What's Yahoo up to now? A free coffee mug and t-shirt plus a pair of boxers?

http://pulse2.com/2013/10/10/microsoft-james-forshaw-bounty-program-94944/

Microsoft has put together a pot of $150,000 to pay prizes to security
researchers that that find vulnerabilities in Windows and Internet
Explorer and reporting them.  This is known as a “bounty program” and
Microsoft uses this information to fix issues before malware hackers
go after it.  On Tuesday, Microsoft gave James Forshaw $100,000 for
helping them improve their platform-wide security by leaps.

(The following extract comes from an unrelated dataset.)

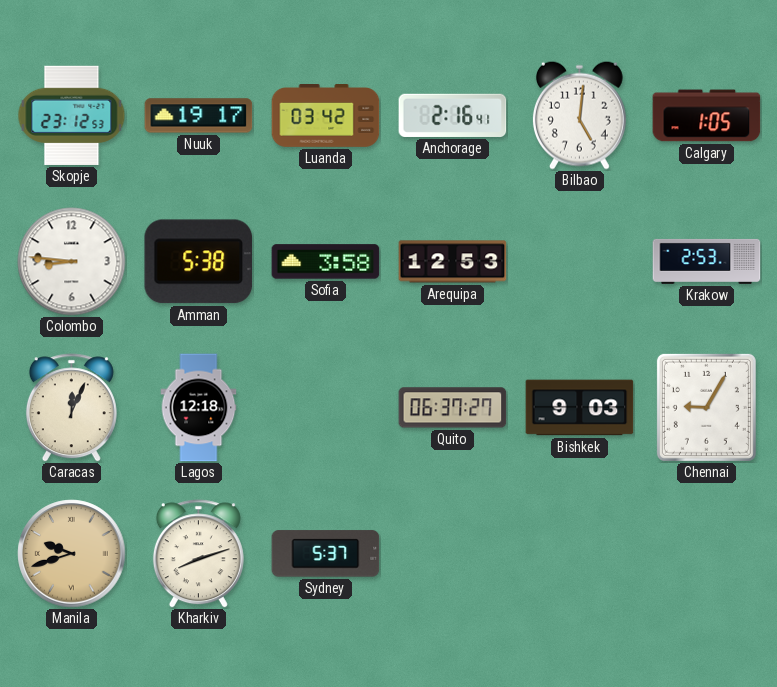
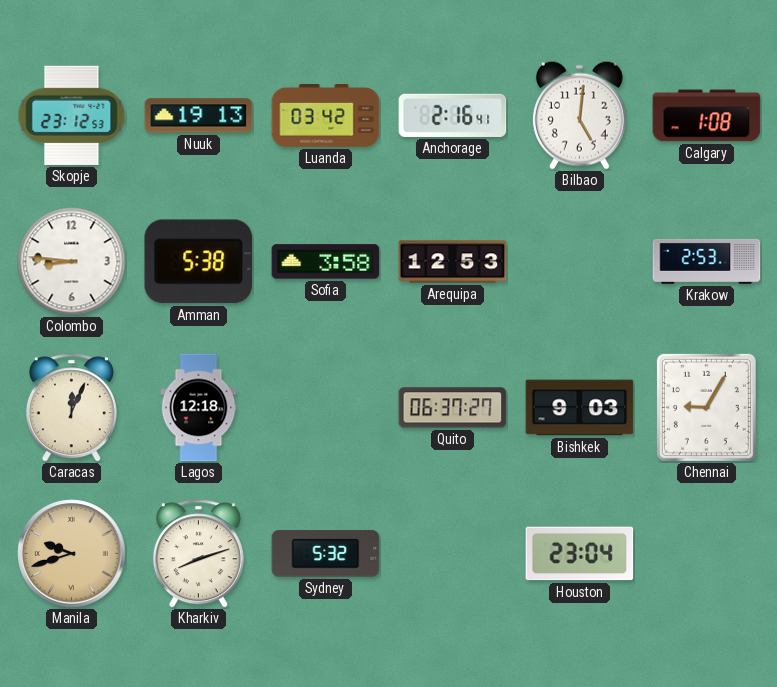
Nuuk: 19:17 -> 19:13
Calgary: 1:05 -> 1:08
Sydney: 5:37 -> 5:32
Houston: none -> 23:04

“Coincidentally, one of our brilliant engineers at Microsoft, Thomas
Garnier, had also found a variant of this class of attack technique.
Microsoft engineers like Thomas are constantly evaluating ways to
improve security, but James’ submission was of such high quality and
outlined some other variants such that we wanted to award him the full
$100,000 bounty,” stated Microsoft Security Response Center senior
security strategist Katie Moussouris in a blog post [0].

Over the last couple of months, Microsoft has paid out $128,000 to
security researchers that have found flaws in Windows and Internet
Explorer.  Forshaw was paid another $9,400 for finding bugs in the
latest version of Internet Explorer.